2. The method according to claim 1, wherein the source is derived from or provided by subjects willing to donate blood (blood donors) and / or subjects immunized to produce antibodies against specific targets.
3. The method according to claim 1 or 2, wherein the antibody is a polyclonal antibody.
4. The method according to any one of claims 1 to 3, wherein the red blood cells are not conjugated to a support, supporting substrate, or polymer.

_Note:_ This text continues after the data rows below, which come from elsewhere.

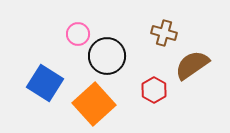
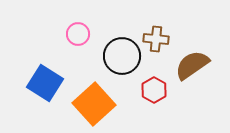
brown cross: moved 8 px left, 6 px down; rotated 10 degrees counterclockwise
black circle: moved 15 px right
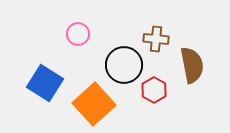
black circle: moved 2 px right, 9 px down
brown semicircle: rotated 114 degrees clockwise
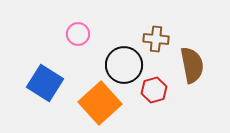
red hexagon: rotated 15 degrees clockwise
orange square: moved 6 px right, 1 px up
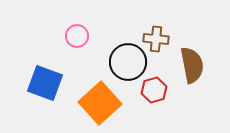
pink circle: moved 1 px left, 2 px down
black circle: moved 4 px right, 3 px up
blue square: rotated 12 degrees counterclockwise
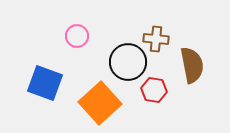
red hexagon: rotated 25 degrees clockwise
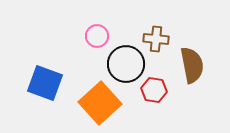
pink circle: moved 20 px right
black circle: moved 2 px left, 2 px down
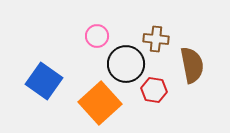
blue square: moved 1 px left, 2 px up; rotated 15 degrees clockwise
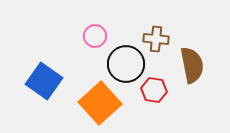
pink circle: moved 2 px left
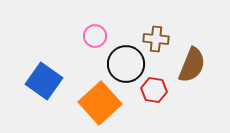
brown semicircle: rotated 33 degrees clockwise
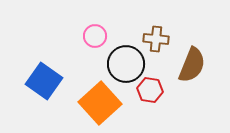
red hexagon: moved 4 px left
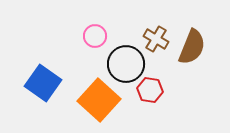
brown cross: rotated 25 degrees clockwise
brown semicircle: moved 18 px up
blue square: moved 1 px left, 2 px down
orange square: moved 1 px left, 3 px up; rotated 6 degrees counterclockwise
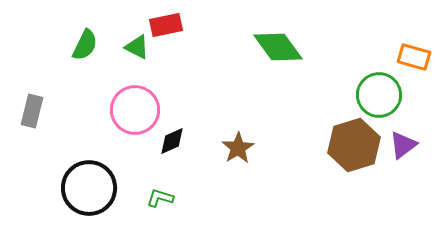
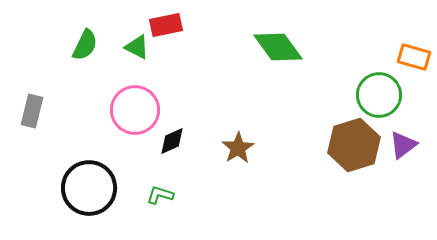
green L-shape: moved 3 px up
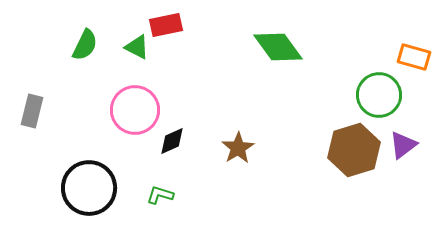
brown hexagon: moved 5 px down
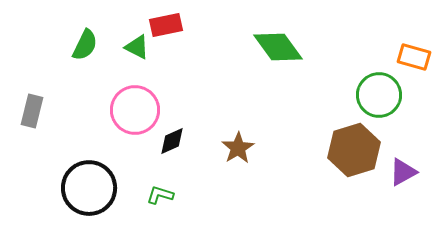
purple triangle: moved 27 px down; rotated 8 degrees clockwise
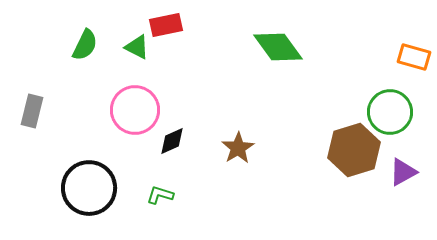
green circle: moved 11 px right, 17 px down
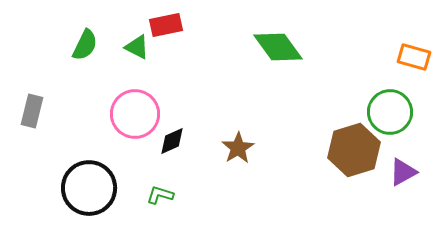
pink circle: moved 4 px down
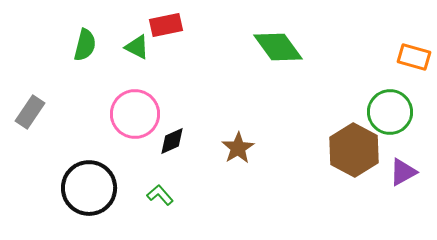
green semicircle: rotated 12 degrees counterclockwise
gray rectangle: moved 2 px left, 1 px down; rotated 20 degrees clockwise
brown hexagon: rotated 15 degrees counterclockwise
green L-shape: rotated 32 degrees clockwise
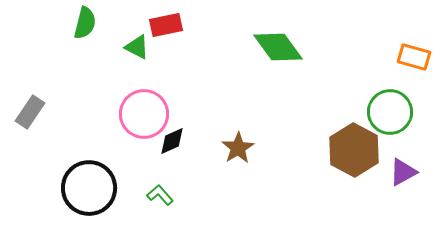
green semicircle: moved 22 px up
pink circle: moved 9 px right
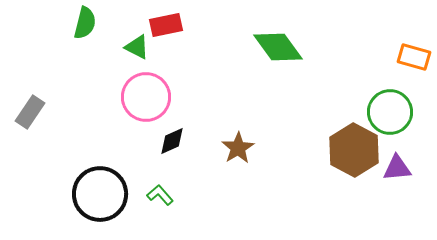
pink circle: moved 2 px right, 17 px up
purple triangle: moved 6 px left, 4 px up; rotated 24 degrees clockwise
black circle: moved 11 px right, 6 px down
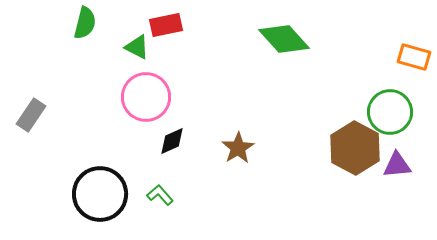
green diamond: moved 6 px right, 8 px up; rotated 6 degrees counterclockwise
gray rectangle: moved 1 px right, 3 px down
brown hexagon: moved 1 px right, 2 px up
purple triangle: moved 3 px up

5. The method according to any one of claims 1 to 4, wherein the step of isolating the bound antibody involves dissociating and / or eluting the antibody adsorbed to or bound to red blood cells.
6. The method according to claim 5, wherein the dissociation and / or elution procedure includes heating, rapid freezing / thawing, ultrasonic bath, cell lysis, acid-based elution / dissociation, chilled acid, organic solvent, xylene, chloroform, improved heating / stirring, and chloroquine diphosphate.
7. The method according to claim 5 or 6, wherein the step of isolating the bound antibody involves contacting the antibody / cell complex with an elution buffer.
8. The method according to claim 7, wherein the elution buffer is formulated to cause dissociation of the antibody by acid elution.
9. The method according to claim 7 or 8, wherein the elution buffer comprises or essentially comprises glycine-HCl and NaCl.